Republicans rely on red herring in U.S. health care debate
My previous blog entry congratulated Wisconsin Governor Scott Walker for making a serious health reform proposal in his presidential campaign. Well, it looks like I wasted your time because Gov. Walker, performing well below expectations, has already dropped out of the Republican presidential primary.
Of the remaining candidates, only Senator Marco Rubio and Louisiana Governor Bobby Jindal have released health reform proposals—and Senator Rubio’s is just an op-ed. Instead, most have offered a “red herring” way to lower health-care costs: allow insurers to sell their policies across state lines.

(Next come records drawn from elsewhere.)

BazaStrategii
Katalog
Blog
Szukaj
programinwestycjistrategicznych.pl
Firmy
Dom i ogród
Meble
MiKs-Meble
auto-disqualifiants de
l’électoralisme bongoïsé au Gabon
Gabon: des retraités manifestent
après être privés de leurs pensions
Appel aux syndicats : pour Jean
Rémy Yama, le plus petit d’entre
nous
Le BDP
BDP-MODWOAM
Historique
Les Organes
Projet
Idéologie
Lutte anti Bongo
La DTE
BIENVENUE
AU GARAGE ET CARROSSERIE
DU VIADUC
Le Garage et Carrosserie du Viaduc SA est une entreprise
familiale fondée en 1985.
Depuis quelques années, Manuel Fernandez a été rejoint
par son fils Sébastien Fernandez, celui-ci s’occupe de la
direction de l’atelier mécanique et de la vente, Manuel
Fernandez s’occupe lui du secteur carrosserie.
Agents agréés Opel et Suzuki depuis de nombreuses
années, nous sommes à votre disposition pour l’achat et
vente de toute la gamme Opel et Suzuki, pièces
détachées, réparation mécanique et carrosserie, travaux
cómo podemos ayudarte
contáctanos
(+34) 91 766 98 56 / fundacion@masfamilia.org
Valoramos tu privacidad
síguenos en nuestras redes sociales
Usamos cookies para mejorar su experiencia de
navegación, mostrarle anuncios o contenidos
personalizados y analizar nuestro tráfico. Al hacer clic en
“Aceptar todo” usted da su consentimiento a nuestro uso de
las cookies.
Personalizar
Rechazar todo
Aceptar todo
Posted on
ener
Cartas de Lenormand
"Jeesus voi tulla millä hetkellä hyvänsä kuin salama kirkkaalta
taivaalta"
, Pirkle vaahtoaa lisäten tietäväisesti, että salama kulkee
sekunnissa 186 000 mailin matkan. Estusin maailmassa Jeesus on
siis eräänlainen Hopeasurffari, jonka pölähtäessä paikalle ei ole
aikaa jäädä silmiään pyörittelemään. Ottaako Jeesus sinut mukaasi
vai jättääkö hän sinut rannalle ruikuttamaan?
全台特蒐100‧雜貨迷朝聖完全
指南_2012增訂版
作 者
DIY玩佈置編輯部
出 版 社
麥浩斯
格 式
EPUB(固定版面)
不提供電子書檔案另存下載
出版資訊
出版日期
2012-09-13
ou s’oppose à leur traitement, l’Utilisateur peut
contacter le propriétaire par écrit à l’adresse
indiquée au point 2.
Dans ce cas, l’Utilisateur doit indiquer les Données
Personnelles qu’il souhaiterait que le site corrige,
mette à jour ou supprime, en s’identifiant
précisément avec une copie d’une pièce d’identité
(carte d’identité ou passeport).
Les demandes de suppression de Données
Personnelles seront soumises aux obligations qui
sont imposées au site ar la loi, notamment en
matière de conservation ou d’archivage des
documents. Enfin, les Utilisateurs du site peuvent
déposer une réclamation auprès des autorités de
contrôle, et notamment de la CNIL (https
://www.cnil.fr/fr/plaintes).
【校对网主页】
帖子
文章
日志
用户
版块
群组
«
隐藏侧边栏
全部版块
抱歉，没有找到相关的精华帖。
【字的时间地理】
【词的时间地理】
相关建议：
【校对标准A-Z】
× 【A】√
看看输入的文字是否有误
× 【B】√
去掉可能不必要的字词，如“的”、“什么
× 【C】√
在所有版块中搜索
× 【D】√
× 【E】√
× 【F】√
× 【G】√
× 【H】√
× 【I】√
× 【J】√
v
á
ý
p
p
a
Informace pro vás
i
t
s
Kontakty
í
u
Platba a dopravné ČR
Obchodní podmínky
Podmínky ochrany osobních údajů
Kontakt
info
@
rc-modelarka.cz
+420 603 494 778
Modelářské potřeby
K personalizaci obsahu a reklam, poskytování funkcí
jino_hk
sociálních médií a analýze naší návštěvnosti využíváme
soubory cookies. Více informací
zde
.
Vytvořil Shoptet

As well as Rubio and Jindal, Donald Trump, Ted Cruz, Rand Paul and Rick Santorum have all rolled out this easily digestible and meaningless sound bite. Further, it has been a feature of congressional Republican proposals since at least 2010.
The only problem is that it would have no effect. If a health plan wants to offer health insurance in a state, it can easily do so. Health insurers enter and exit markets all the time. Aetna and Cigna are domiciled in Connecticut. That does not prevent them from offering plans in other states.
Solving nothing, the proposal ignores the original sin of private U.S. health insurance: Americans’ health insurance is chosen by their employers, not themselves.
No act of Congress mandates selling auto insurance across state lines. Nevertheless, if I move to a new state, I call my insurer, tell the customer-service rep my new ZIP code, and that is that—just like in Canada.
Yet, auto insurance is regulated by states (as it is by provinces in Canada).
The main difference between auto insurance and health insurance is that individuals own their own auto insurance. Obviously, states would not attract residents if they impeded a national market for auto insurance. Similarly, if we owned our own health insurance, states would quickly harmonize their laws to facilitate a national market.
Which brings us to a legitimate act of Congress: erasing the discrimination against individually owned health insurance in the income tax code. Current tax law excludes premiums for employer-based health insurance from taxable income, but not premiums for individual insurance, which employed people might prefer. This is what prevents Americans from buying individual, portable, guaranteed renewable, health insurance.